● Work request
Start at the first line of the material below and retype each line through the one containing "Социальный бизнес как", exactly.

*** Begin section ***

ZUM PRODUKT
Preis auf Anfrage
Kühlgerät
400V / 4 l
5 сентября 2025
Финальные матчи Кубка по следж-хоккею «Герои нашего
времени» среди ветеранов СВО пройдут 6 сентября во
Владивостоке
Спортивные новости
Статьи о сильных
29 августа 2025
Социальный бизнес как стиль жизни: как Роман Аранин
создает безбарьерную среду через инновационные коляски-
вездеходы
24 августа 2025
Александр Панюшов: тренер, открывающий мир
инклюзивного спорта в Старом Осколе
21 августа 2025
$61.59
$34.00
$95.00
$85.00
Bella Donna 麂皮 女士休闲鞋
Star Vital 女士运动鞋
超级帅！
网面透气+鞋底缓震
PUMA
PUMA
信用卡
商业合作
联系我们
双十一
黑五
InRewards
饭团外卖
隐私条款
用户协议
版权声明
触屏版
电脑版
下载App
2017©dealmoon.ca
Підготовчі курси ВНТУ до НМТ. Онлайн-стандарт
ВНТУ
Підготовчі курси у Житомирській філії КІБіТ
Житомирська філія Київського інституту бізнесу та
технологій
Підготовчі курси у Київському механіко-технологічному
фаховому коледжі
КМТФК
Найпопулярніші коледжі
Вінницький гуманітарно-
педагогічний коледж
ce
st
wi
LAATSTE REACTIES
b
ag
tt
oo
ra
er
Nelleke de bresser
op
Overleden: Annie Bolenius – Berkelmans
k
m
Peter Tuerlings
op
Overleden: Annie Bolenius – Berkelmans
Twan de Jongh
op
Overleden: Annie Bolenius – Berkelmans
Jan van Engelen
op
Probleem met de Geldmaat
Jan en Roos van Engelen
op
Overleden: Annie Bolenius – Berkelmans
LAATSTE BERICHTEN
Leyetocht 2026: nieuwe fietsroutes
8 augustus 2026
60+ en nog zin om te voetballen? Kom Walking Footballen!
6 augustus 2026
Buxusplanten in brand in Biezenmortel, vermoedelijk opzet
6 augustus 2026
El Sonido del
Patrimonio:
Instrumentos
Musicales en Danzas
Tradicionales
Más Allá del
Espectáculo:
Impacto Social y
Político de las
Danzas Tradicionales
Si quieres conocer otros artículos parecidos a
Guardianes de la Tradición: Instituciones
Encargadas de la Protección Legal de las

*** End section ***

● Answer box
ZUM PRODUKT
Preis auf Anfrage
Kühlgerät
400V / 4 l
5 сентября 2025
Финальные матчи Кубка по следж-хоккею «Герои нашего
времени» среди ветеранов СВО пройдут 6 сентября во
Владивостоке
Спортивные новости
Статьи о сильных
29 августа 2025
Социальный бизнес как стиль жизни: как Роман Аранин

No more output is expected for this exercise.